Two years ago I moved to the US to join a graduate program. Although I already had finished my M.A and even started my PhD in my country of origin, people used to think I was kind of new. Fair enough, a first year student is a first year student after all regardless of age and origin.
Although, in my institution, students in their third year still take courses, I’m already done with my credits because of the M.A I finished before coming to the US. Last week the course started. I was excited about taking the research seminar destined to Phd students who are done with credit. The idea is to work during a year in your project, and end up with an outline and, perhaps, a first chapter. After 5 year ( 3 in my country and 2 here) I was really excited, finally I’d be focusing on my project.
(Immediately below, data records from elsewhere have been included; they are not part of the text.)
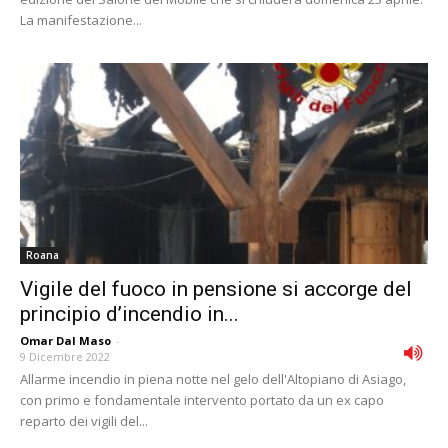
La manifestazione...
Roana
Vigile del fuoco in pensione si accorge del
principio d’incendio in...
Omar Dal Maso
-
9 Dicembre 2022
Allarme incendio in piena notte nel gelo dell'Altopiano di Asiago,
con primo e fondamentale intervento portato da un ex capo
reparto dei vigili del...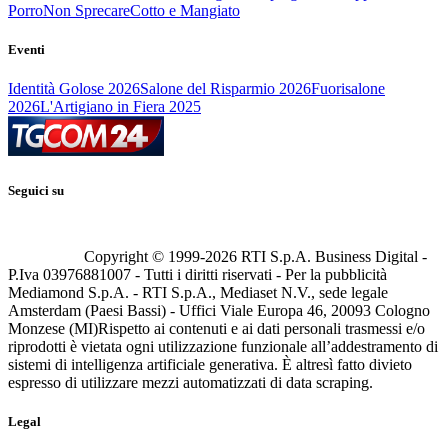
Porro
Non Sprecare
Cotto e Mangiato
Eventi
Identità Golose 2026
Salone del Risparmio 2026
Fuorisalone
2026
L'Artigiano in Fiera 2025
Seguici su
Copyright © 1999-
2026
RTI S.p.A. Business Digital -
P.Iva 03976881007 - Tutti i diritti riservati - Per la pubblicità
Mediamond S.p.A. - RTI S.p.A., Mediaset N.V., sede legale
Amsterdam (Paesi Bassi) - Uffici Viale Europa 46, 20093 Cologno
Monzese (MI)
Rispetto ai contenuti e ai dati personali trasmessi e/o
riprodotti è vietata ogni utilizzazione funzionale all’addestramento di
sistemi di intelligenza artificiale generativa. È altresì fatto divieto
espresso di utilizzare mezzi automatizzati di data scraping.
Legal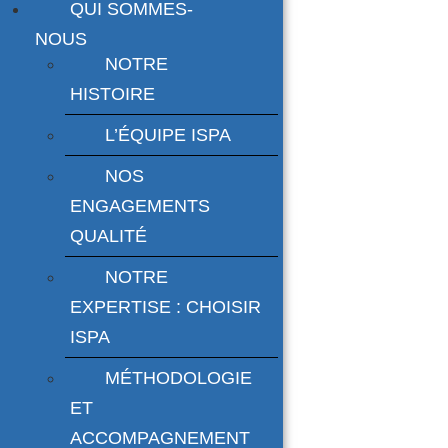
QUI SOMMES-
NOUS
NOTRE
HISTOIRE
L’ÉQUIPE ISPA
NOS
ENGAGEMENTS
QUALITÉ
NOTRE
EXPERTISE : CHOISIR
ISPA
MÉTHODOLOGIE
ET
ACCOMPAGNEMENT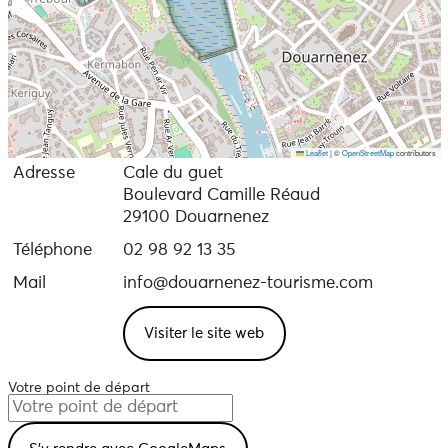
Leaflet
|
©
OpenStreetMap
contributors
Adresse
Cale du guet
Boulevard Camille Réaud
29100 Douarnenez
Téléphone
02 98 92 13 35
Mail
info@douarnenez-tourisme.com
Visiter le site web
Votre point de départ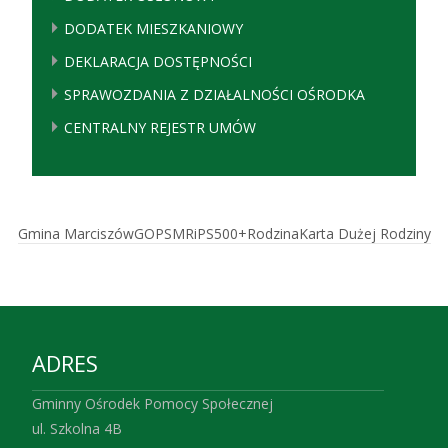
DODATEK MIESZKANIOWY
DEKLARACJA DOSTĘPNOŚCI
SPRAWOZDANIA Z DZIAŁALNOŚCI OŚRODKA
CENTRALNY REJESTR UMÓW
Gmina Marciszów
GOPS
MRiPS
500+
Rodzina
Karta Dużej Rodziny
ADRES
Gminny Ośrodek Pomocy Społecznej
ul. Szkolna 4B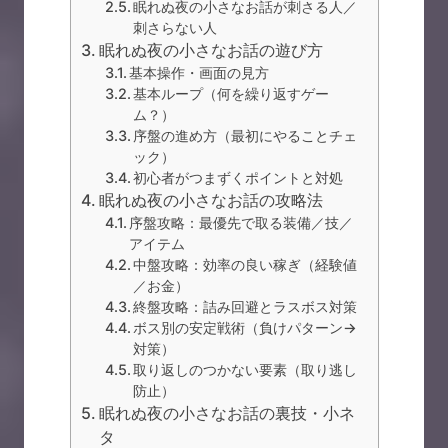
眠れぬ夜の小さなお話が刺さる人／
刺さらない人
眠れぬ夜の小さなお話の遊び方
基本操作・画面の見方
基本ループ（何を繰り返すゲー
ム？）
序盤の進め方（最初にやることチェ
ック）
初心者がつまずくポイントと対処
眠れぬ夜の小さなお話の攻略法
序盤攻略：最優先で取る装備／技／
アイテム
中盤攻略：効率の良い稼ぎ（経験値
／お金）
終盤攻略：詰み回避とラスボス対策
ボス別の安定戦術（負けパターン→
対策）
取り返しのつかない要素（取り逃し
防止）
眠れぬ夜の小さなお話の裏技・小ネ
タ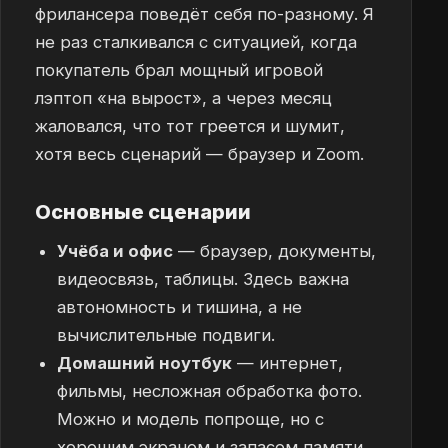
фрилансера поведёт себя по-разному. Я
не раз сталкивался с ситуацией, когда
покупатель брал мощный игровой
лэптоп «на вырост», а через месяц
жаловался, что тот греется и шумит,
хотя весь сценарий — браузер и Zoom.
Основные сценарии
Учёба и офис
— браузер, документы,
видеосвязь, таблицы. Здесь важна
автономность и тишина, а не
вычислительные подвиги.
Домашний ноутбук
— интернет,
фильмы, несложная обработка фото.
Можно и модель попроще, но с
хорошим экраном и запасом памяти.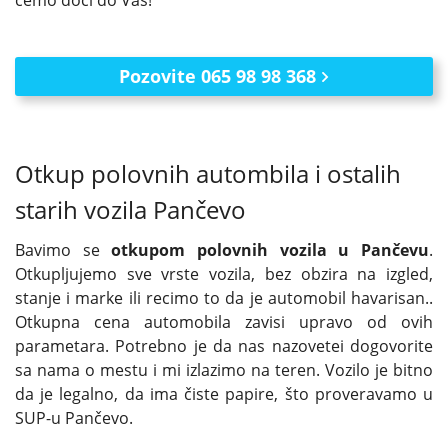
ćemo doći do Vas!
Pozovite 065 98 98 368
Otkup polovnih autombila i ostalih
starih vozila Pančevo
Bavimo se
otkupom polovnih vozila u Pančevu
.
Otkupljujemo sve vrste vozila, bez obzira na izgled,
stanje i marke ili recimo to da je automobil havarisan..
Otkupna cena automobila zavisi upravo od ovih
parametara. Potrebno je da nas nazovetei dogovorite
sa nama o mestu i mi izlazimo na teren. Vozilo je bitno
da je legalno, da ima čiste papire, što proveravamo u
SUP-u Pančevo.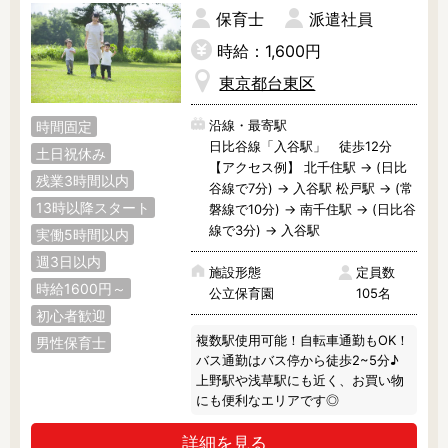
保育士
派遣社員
時給：1,600円
東京都台東区
沿線・最寄駅
時間固定
日比谷線「入谷駅」 徒歩12分
土日祝休み
【アクセス例】 北千住駅 → (日比
残業3時間以内
谷線で7分) → 入谷駅 松戸駅 → (常
13時以降スタート
磐線で10分) → 南千住駅 → (日比谷
線で3分) → 入谷駅
実働5時間以内
週3日以内
施設形態
定員数
時給1600円～
公立保育園
105名
初心者歓迎
複数駅使用可能！自転車通勤もOK！

男性保育士
バス通勤はバス停から徒歩2~5分♪

上野駅や浅草駅にも近く、お買い物
にも便利なエリアです◎
詳細を見る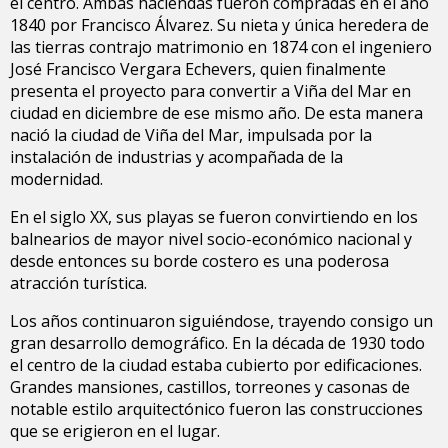
el centro. Ambas haciendas fueron compradas en el año
1840 por Francisco Álvarez. Su nieta y única heredera de
las tierras contrajo matrimonio en 1874 con el ingeniero
José Francisco Vergara Echevers, quien finalmente
presenta el proyecto para convertir a Viña del Mar en
ciudad en diciembre de ese mismo año. De esta manera
nació la ciudad de Viña del Mar, impulsada por la
instalación de industrias y acompañada de la
modernidad.
En el siglo XX, sus playas se fueron convirtiendo en los
balnearios de mayor nivel socio-económico nacional y
desde entonces su borde costero es una poderosa
atracción turística.
Los años continuaron siguiéndose, trayendo consigo un
gran desarrollo demográfico. En la década de 1930 todo
el centro de la ciudad estaba cubierto por edificaciones.
Grandes mansiones, castillos, torreones y casonas de
notable estilo arquitectónico fueron las construcciones
que se erigieron en el lugar.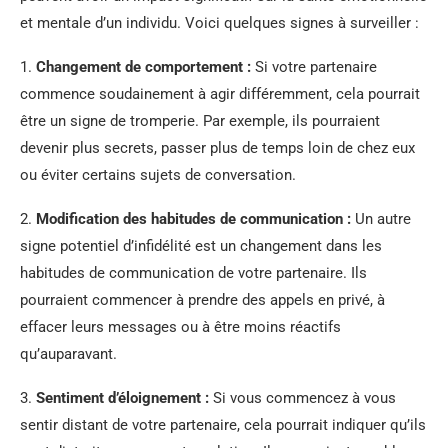
et mentale d’un individu. Voici quelques signes à surveiller :
1.
Changement de comportement :
Si votre partenaire
commence soudainement à agir différemment, cela pourrait
être un signe de tromperie. Par exemple, ils pourraient
devenir plus secrets, passer plus de temps loin de chez eux
ou éviter certains sujets de conversation.
2.
Modification des habitudes de communication :
Un autre
signe potentiel d’infidélité est un changement dans les
habitudes de communication de votre partenaire. Ils
pourraient commencer à prendre des appels en privé, à
effacer leurs messages ou à être moins réactifs
qu’auparavant.
3.
Sentiment d’éloignement :
Si vous commencez à vous
sentir distant de votre partenaire, cela pourrait indiquer qu’ils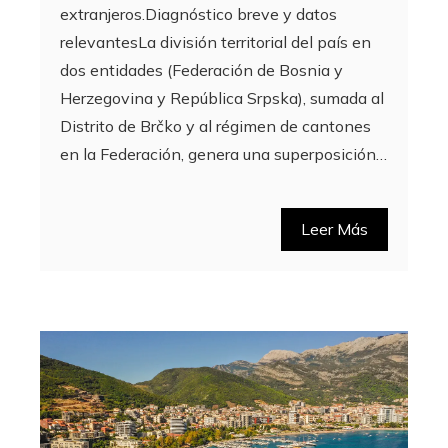
extranjeros.Diagnóstico breve y datos
relevantesLa división territorial del país en
dos entidades (Federación de Bosnia y
Herzegovina y República Srpska), sumada al
Distrito de Brčko y al régimen de cantones
en la Federación, genera una superposición…
Leer Más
When I entered the room a colleague, who I met in my first semester at the institution and had barely seen again, look at me astonished and quite outraged said “what are you doing here?” Very calmly I replied “I guess the same thing that you are doing here.” A friend of mine who witnessed the whole situation looked at me astonished. At first I couldn’t understand her look. After the seminar, we went for a drink and she explained her reading of the whole situation. I couldn’t agree more. I could have understood surprise, but my colleague’s tone really seemed to indicate that, whereas for the rest of the class it was normal to be there, I should explain my presence there.
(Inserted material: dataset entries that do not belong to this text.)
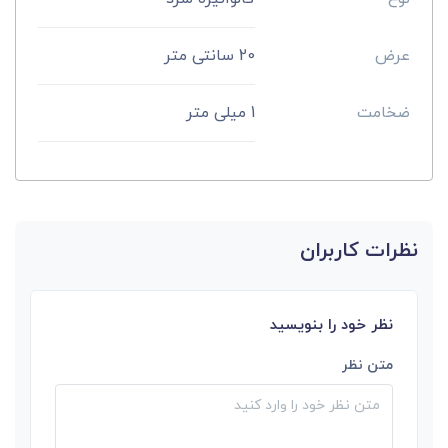
عرض
20 سانتی متر
ضخامت
1 میلی متر
نظرات کاربران
نظر خود را بنویسید
متن نظر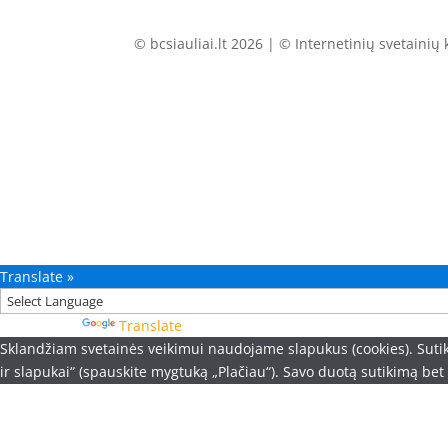
© bcsiauliai.lt 2026 | © Internetinių svetainių
Translate »
Powered by
Translate
Sklandžiam svetainės veikimui naudojame slapukus (cookies). Sutik
ir slapukai“ (spauskite mygtuką „Plačiau“). Savo duotą sutikimą bet 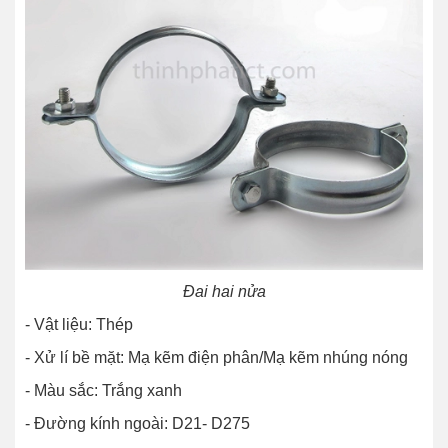
Đai hai nửa
- Vật liệu: Thép
- Xử lí bề mặt: Mạ kẽm điện phân/Mạ kẽm nhúng nóng
- Màu sắc: Trắng xanh
- Đường kính ngoài: D21- D275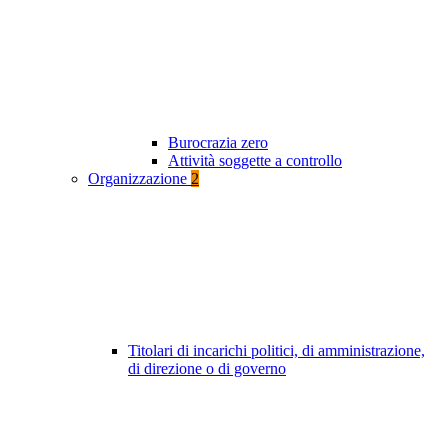
Burocrazia zero
Attività soggette a controllo
Organizzazione
2
Titolari di incarichi politici, di amministrazione,
di direzione o di governo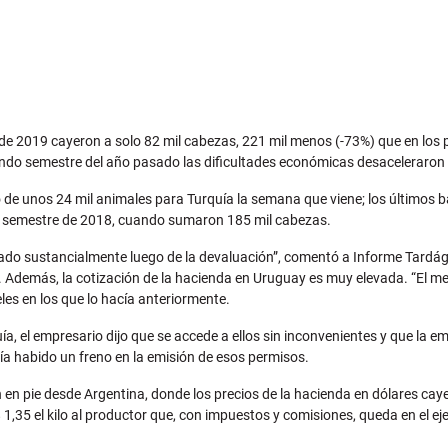
de 2019 cayeron a solo 82 mil cabezas, 221 mil menos (-73%) que en los
undo semestre del año pasado las dificultades económicas desaceleraron 
 de unos 24 mil animales para Turquía la semana que viene; los últimos b
mer semestre de 2018, cuando sumaron 185 mil cabezas.
ejorado sustancialmente luego de la devaluación”, comentó a Informe Tard
demás, la cotización de la hacienda en Uruguay es muy elevada. “El mer
les en los que lo hacía anteriormente.
ía, el empresario dijo que se accede a ellos sin inconvenientes y que la
bía habido un freno en la emisión de esos permisos.
n en pie desde Argentina, donde los precios de la hacienda en dólares cay
1,35 el kilo al productor que, con impuestos y comisiones, queda en el ej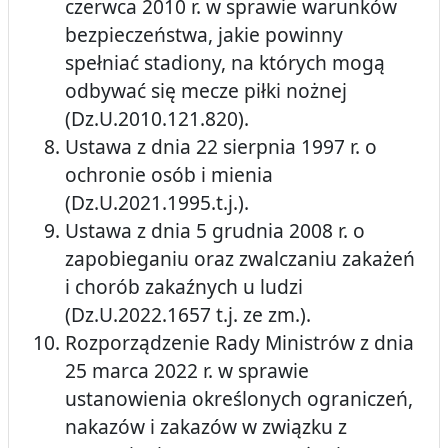
czerwca 2010 r. w sprawie warunków
bezpieczeństwa, jakie powinny
spełniać stadiony, na których mogą
odbywać się mecze piłki nożnej
(Dz.U.2010.121.820).
Ustawa z dnia 22 sierpnia 1997 r. o
ochronie osób i mienia
(Dz.U.2021.1995.t.j.).
Ustawa z dnia 5 grudnia 2008 r. o
zapobieganiu oraz zwalczaniu zakażeń
i chorób zakaźnych u ludzi
(Dz.U.2022.1657 t.j. ze zm.).
Rozporządzenie Rady Ministrów z dnia
25 marca 2022 r. w sprawie
ustanowienia określonych ograniczeń,
nakazów i zakazów w związku z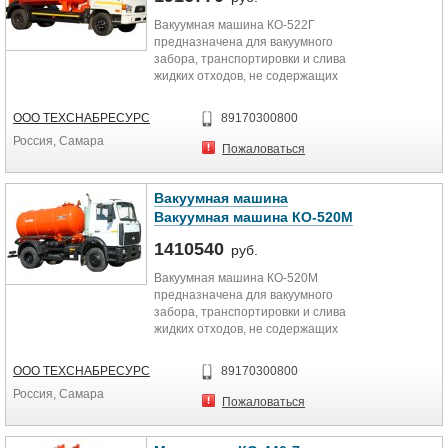
Вакуумная машина КО-522Г
предназначена для вакуумного
забора, транспортировки и слива
жидких отходов, не содержащих
взрывчатых и горючих...
ООО ТЕХСНАБРЕСУРС
89170300800
Россия, Самара
Пожаловаться
Вакуумная машина
Вакуумная машина КО-520М
1410540
руб.
Вакуумная машина КО-520М
предназначена для вакуумного
забора, транспортировки и слива
жидких отходов, не содержащих
взрывчатых и горючих...
ООО ТЕХСНАБРЕСУРС
89170300800
Россия, Самара
Пожаловаться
In fact, I’ve realized I’ve had to answer this question many times because of my accent, because of my background (quite uncommon for my discipline – philosophy), because of my age, because of my interdisciplinary projects. Even I had to justify my acceptance to the PhD. Some of my colleagues, when they found out they hadn’t been accepted, they immediately assumed that I hadn’t been accepted either and pitied me without even asking what answer had I received. I have to say I felt pretty uncomfortable, I didn’t even know how to say that I had been accepted because suddenly it felt wrong that me, the foreigner who they had to correct, the one who seemed not to belong to this discipline, had been accepted instead of them.
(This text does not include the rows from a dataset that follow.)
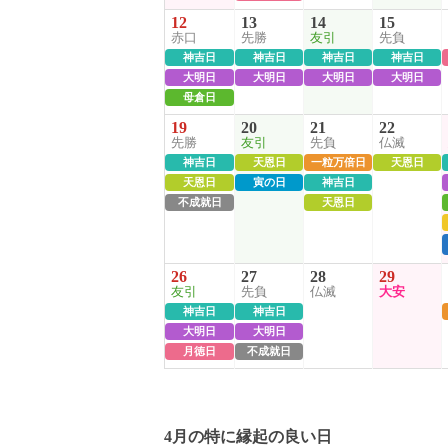
12
13
14
15
赤口
先勝
友引
先負
神吉日
神吉日
神吉日
神吉日
大明日
大明日
大明日
大明日
母倉日
19
20
21
22
先勝
友引
先負
仏滅
神吉日
天恩日
一粒万倍日
天恩日
天恩日
寅の日
神吉日
不成就日
天恩日
26
27
28
29
友引
先負
仏滅
大安
神吉日
神吉日
大明日
大明日
月徳日
不成就日
4月の特に縁起の良い日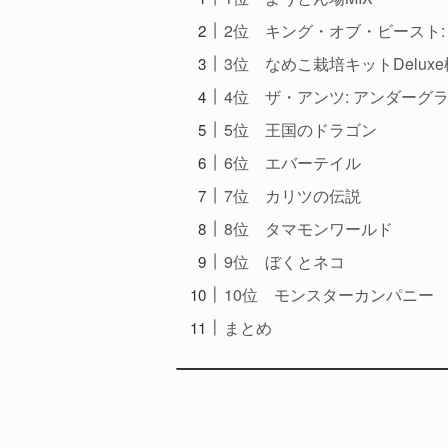
2位 キング・オブ・ビースト:
3位 なめこ栽培キットDeluxe
4位 ザ・アンツ: アンダーグ
5位 王国のドラゴン
6位 エバーテイル
7位 カリツの伝説
8位 タマモンワールド
9位 ぼくとネコ
10位 モンスターカンパニー
まとめ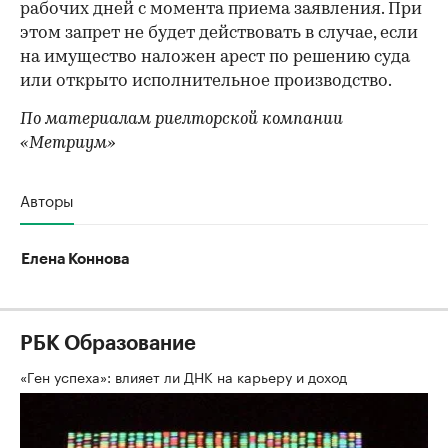
рабочих дней с момента приема заявления. При
этом запрет не будет действовать в случае, если
на имущество наложен арест по решению суда
или открыто исполнительное производство.
По материалам риелторской компании
«Метриум»
Авторы
Елена Коннова
РБК Образование
«Ген успеха»: влияет ли ДНК на карьеру и доход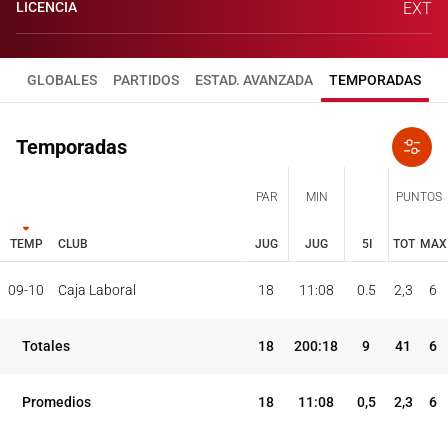
LICENCIA
EXT
GLOBALES
PARTIDOS
ESTAD. AVANZADA
TEMPORADAS
Temporadas
PAR
MIN
PUNTOS
TEMP
CLUB
JUG
JUG
5I
TOT
MAX
JUG
JUG
TOT
MAX
09-10
Caja Laboral
18
11:08
0.5
2,3
6
PAR
MIN
PUNTOS
TEMP
CLUB
5I
Totales
18
200:18
9
41
6
Promedios
18
11:08
0,5
2,3
6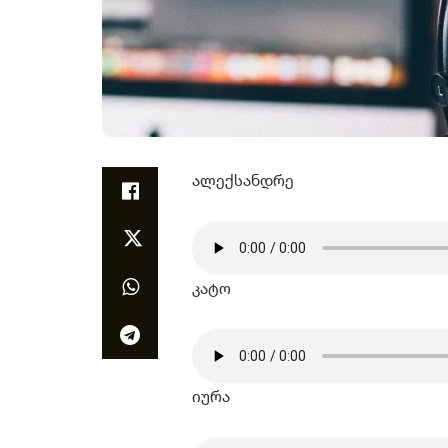
ალექსანდრე
კატო
იურა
For me, both stories stem from the same problem: for some reason I don’t quite understand yet, my colleagues patronize me. I wonder wether it is because of my accent, the fact that I ask for help when I have problems with English, it is a gender issue, or a bit of everything.
In any case, I have to say I’m happy to be a puzzle for all them. I’ll keep answering impertinent questions with a smile letting them know that being a foreigner both in the literal and metaphoric sense is a plus, even when your surrounding (or part of it) is determined to make you feel the opposite.